> [Prompt] Report each line of the listing that carries the word "decisión".

--- START ---

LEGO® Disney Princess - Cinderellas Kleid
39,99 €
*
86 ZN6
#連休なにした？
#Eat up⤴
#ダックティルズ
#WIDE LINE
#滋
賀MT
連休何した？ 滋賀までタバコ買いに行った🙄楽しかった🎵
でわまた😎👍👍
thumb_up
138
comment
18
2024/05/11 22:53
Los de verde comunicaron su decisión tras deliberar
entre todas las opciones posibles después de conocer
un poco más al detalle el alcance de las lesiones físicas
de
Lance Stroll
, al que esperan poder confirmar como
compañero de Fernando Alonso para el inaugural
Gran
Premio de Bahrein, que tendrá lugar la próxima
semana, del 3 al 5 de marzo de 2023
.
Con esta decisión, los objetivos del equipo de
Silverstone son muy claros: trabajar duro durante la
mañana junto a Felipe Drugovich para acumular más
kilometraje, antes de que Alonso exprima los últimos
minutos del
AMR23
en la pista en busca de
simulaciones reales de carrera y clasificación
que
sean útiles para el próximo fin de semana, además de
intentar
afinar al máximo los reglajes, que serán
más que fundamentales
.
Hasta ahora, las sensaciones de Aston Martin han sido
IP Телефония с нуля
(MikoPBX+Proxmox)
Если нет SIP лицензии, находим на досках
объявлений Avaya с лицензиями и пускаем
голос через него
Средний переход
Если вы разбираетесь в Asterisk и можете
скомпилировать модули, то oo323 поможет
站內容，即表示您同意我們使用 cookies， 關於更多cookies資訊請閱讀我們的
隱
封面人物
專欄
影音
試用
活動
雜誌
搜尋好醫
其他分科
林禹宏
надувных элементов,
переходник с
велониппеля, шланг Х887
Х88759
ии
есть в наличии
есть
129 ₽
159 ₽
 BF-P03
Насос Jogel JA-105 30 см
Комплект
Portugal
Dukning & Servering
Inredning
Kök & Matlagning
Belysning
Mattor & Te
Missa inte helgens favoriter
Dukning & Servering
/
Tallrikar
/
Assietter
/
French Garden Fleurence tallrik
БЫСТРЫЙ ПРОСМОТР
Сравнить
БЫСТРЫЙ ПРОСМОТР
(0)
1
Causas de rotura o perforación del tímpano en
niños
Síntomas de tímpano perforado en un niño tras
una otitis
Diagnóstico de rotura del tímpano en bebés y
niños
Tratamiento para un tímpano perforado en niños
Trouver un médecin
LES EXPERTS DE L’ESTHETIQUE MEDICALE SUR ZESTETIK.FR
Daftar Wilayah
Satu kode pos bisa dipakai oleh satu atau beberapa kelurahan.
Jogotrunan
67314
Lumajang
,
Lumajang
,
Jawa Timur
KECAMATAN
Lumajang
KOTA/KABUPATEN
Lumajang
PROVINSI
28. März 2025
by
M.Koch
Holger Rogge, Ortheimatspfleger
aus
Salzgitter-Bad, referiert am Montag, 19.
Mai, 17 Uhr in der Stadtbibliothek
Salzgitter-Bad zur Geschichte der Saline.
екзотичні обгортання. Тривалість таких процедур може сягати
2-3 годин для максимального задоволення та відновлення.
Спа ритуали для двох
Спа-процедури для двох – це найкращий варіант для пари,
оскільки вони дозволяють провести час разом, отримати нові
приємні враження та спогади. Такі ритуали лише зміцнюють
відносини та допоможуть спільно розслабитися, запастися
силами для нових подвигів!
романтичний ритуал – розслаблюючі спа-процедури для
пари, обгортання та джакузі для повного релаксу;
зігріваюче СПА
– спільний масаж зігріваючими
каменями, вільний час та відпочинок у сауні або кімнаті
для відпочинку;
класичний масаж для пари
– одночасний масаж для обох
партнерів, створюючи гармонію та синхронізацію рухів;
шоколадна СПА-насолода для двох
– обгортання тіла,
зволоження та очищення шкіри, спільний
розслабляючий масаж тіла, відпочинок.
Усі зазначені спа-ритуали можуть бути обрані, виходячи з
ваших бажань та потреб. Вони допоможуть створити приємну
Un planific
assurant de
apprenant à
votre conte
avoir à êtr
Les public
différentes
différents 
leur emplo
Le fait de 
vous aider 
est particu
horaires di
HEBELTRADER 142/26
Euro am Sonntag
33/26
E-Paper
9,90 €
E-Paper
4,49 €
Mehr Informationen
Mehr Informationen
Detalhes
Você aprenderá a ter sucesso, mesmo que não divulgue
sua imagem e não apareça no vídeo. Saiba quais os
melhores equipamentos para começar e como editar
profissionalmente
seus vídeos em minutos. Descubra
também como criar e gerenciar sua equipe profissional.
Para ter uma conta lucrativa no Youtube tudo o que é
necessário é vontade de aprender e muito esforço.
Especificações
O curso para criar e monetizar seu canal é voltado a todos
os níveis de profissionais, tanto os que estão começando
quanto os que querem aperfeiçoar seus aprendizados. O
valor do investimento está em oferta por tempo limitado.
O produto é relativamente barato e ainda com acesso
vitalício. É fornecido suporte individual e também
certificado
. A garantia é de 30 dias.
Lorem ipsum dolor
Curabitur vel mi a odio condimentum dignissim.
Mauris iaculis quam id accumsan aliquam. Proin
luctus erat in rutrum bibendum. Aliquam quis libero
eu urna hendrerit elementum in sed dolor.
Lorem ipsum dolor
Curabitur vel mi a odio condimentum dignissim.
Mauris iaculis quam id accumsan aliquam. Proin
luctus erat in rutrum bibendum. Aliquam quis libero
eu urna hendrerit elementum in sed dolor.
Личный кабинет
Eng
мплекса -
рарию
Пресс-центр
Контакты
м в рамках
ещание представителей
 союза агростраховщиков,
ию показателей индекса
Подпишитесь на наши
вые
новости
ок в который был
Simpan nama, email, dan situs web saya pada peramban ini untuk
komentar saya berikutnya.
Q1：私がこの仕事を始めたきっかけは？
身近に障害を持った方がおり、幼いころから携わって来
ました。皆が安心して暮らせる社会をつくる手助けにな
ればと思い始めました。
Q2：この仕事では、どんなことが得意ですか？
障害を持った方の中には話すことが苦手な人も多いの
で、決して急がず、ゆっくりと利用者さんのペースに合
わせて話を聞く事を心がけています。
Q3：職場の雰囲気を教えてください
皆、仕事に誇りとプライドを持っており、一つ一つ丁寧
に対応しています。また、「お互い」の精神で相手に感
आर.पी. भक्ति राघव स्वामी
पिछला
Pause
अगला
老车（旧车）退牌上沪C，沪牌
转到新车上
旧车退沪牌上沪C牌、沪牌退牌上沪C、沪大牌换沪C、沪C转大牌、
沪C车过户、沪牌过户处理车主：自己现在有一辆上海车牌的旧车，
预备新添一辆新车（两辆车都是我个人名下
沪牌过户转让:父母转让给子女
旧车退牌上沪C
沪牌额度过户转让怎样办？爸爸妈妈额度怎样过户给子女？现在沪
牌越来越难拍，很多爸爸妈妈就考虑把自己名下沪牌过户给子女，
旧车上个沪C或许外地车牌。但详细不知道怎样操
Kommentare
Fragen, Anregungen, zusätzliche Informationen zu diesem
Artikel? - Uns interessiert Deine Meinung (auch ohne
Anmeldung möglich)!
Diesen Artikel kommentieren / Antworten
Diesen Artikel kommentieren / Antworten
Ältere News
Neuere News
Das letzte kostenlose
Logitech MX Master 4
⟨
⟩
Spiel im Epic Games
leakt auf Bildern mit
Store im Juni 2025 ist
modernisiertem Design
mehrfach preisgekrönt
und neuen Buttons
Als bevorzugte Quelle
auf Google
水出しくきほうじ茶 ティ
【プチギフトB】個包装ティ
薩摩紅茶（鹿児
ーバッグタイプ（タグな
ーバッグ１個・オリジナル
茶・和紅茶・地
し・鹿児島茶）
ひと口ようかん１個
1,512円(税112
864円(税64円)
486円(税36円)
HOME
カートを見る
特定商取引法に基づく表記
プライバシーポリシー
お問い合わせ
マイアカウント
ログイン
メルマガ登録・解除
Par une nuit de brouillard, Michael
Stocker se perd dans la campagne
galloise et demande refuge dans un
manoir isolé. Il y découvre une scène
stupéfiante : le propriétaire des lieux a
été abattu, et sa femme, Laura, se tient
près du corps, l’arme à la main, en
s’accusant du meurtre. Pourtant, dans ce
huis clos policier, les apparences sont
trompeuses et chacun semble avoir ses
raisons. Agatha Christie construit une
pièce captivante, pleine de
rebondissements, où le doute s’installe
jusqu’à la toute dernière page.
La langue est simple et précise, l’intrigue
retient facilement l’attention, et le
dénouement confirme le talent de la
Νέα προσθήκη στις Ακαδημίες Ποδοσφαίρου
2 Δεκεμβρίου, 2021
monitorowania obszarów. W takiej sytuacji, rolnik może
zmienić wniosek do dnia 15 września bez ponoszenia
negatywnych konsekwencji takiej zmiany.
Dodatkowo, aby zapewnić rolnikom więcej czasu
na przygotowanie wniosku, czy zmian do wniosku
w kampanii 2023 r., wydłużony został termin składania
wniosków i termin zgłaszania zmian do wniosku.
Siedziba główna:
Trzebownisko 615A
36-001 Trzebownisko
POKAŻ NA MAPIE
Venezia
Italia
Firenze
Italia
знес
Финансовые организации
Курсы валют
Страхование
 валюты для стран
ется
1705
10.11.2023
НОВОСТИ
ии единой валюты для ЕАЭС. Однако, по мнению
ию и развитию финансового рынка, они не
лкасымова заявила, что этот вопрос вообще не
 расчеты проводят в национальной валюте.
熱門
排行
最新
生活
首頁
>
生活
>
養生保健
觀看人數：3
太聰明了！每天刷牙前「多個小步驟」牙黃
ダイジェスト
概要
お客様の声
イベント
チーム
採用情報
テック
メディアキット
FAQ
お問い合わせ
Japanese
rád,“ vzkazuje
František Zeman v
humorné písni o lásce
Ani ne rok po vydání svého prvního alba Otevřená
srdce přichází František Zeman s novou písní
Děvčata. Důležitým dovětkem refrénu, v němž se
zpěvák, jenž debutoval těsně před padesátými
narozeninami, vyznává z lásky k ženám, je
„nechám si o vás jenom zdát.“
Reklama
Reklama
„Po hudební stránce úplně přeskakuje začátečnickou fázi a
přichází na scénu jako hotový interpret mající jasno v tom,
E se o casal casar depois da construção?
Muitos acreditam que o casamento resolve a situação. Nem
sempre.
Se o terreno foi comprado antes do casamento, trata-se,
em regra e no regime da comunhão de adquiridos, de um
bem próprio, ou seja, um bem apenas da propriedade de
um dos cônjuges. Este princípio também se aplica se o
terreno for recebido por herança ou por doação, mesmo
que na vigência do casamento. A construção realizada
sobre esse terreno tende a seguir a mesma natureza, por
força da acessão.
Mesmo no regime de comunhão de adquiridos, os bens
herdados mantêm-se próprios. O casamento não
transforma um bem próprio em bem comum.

--- END ---

> [Solution to this problem]
Los de verde comunicaron su decisión tras deliberar
Con esta decisión, los objetivos del equipo de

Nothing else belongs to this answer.